Monday, March 11, 2019

QUOTES part four: Anna Akhmatova "My Half Century"

Anna Akhmatova was the preeminent Russian poet of the first half of the 20th Century.  She was censored and her works banned from publication, through a party resolution by the Russian government, twice, from 1925-1939 and 1946-1956.  Short-listed for the Novel Prize, she may be the best poet you've never heard of.  
I recently read a selection of her prose, from letters and diaries primarily, in "My Half Century" and wanted to share occasional quotes, here, from that book.  



I love these two longer quotes discussing memory and nostalgia and how we can be constrained or hampered by looking back through glasses that are too rose-colored.  Of course, Akhmatova puts it in a far more beautiful, as well as severe, manner.  

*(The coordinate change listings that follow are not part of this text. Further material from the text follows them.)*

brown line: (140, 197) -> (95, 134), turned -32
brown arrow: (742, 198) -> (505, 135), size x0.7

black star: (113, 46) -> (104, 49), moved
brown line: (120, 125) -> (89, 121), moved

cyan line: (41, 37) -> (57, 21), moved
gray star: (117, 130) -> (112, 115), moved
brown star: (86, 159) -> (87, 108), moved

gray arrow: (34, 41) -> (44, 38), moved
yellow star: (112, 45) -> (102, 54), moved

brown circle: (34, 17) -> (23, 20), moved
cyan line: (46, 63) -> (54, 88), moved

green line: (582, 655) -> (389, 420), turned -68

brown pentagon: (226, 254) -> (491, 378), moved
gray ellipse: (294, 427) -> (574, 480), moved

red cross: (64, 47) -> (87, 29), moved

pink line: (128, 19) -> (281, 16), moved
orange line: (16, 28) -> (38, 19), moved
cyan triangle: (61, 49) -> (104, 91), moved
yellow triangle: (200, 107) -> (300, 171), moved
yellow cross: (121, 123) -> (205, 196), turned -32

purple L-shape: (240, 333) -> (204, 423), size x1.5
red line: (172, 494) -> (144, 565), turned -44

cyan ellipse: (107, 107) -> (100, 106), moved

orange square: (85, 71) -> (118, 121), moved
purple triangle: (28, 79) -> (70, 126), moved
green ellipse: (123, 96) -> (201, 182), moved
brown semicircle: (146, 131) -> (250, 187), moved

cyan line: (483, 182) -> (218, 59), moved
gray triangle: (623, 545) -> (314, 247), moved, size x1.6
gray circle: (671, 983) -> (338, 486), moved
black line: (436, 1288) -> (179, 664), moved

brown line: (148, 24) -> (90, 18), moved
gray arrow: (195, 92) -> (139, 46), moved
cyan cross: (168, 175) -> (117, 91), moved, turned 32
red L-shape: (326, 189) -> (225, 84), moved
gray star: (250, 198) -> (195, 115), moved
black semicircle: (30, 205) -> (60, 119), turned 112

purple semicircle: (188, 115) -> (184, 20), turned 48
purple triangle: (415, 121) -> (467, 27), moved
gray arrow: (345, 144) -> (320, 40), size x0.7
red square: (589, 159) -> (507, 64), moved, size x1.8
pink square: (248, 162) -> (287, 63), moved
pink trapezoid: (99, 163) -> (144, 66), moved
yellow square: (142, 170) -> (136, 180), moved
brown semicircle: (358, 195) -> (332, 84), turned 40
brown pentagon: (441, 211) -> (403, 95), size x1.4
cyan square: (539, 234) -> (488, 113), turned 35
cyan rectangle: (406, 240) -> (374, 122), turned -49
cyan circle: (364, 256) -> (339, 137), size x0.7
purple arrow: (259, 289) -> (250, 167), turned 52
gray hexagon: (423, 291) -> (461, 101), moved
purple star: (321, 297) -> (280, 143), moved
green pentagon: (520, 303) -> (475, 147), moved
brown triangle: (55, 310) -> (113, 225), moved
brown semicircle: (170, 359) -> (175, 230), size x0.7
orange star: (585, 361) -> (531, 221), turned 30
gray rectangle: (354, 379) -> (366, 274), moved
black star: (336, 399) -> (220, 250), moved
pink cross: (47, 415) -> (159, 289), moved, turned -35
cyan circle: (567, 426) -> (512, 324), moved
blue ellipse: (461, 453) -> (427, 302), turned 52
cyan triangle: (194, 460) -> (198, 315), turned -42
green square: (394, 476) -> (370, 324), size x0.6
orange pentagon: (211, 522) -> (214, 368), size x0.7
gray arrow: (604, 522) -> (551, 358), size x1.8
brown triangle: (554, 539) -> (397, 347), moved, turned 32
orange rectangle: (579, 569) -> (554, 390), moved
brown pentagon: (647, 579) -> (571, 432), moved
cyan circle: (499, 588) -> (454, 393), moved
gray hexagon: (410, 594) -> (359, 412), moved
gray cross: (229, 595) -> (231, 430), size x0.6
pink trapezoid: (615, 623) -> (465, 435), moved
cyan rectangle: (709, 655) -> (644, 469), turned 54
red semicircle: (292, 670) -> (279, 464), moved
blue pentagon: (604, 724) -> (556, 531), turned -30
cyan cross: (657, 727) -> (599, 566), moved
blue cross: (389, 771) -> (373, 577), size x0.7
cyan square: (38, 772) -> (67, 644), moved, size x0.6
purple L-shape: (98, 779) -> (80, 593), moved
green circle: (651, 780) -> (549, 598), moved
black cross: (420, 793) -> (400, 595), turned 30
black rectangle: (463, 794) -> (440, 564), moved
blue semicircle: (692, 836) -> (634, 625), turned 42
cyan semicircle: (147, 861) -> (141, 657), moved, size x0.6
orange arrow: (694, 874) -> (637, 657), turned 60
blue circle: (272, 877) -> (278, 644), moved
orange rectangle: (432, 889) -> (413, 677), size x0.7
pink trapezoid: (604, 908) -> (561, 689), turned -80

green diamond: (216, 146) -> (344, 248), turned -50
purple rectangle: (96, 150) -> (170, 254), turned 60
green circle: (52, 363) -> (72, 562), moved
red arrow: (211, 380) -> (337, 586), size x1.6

. . .the reader of this book should get used to the idea that nothing was the way he thinks it was, or when, or where.  It's awful to say, but people see only what they want to see, and hear only what they want to hear.  They speak to themselves "in general" and almost always answer themselves, without listening to the person with whom they are speaking.  This characteristic of human nature explains ninety percent of the monstrous rumors, false reputations, and sacredly-guarded gossip. . .I ask those who disagree with me only to remember what they have heard about themselves. 

My generation is not threatened with a melancholy return, because there is nowhere for us to return to....Sometimes (when it's so deserted and fragrant in the parks) it seems to me that you could get in the car and drive to the days of the opening of Pavlovsk Station, to those places where a shadow inconsolably searches for me, but then I begin to realize that this is not possible, that one shouldn't bury oneself (never mind in a gasoline tin can) in memory's mansions, that I would not see anything and that I would only blot out what I see so clearly now.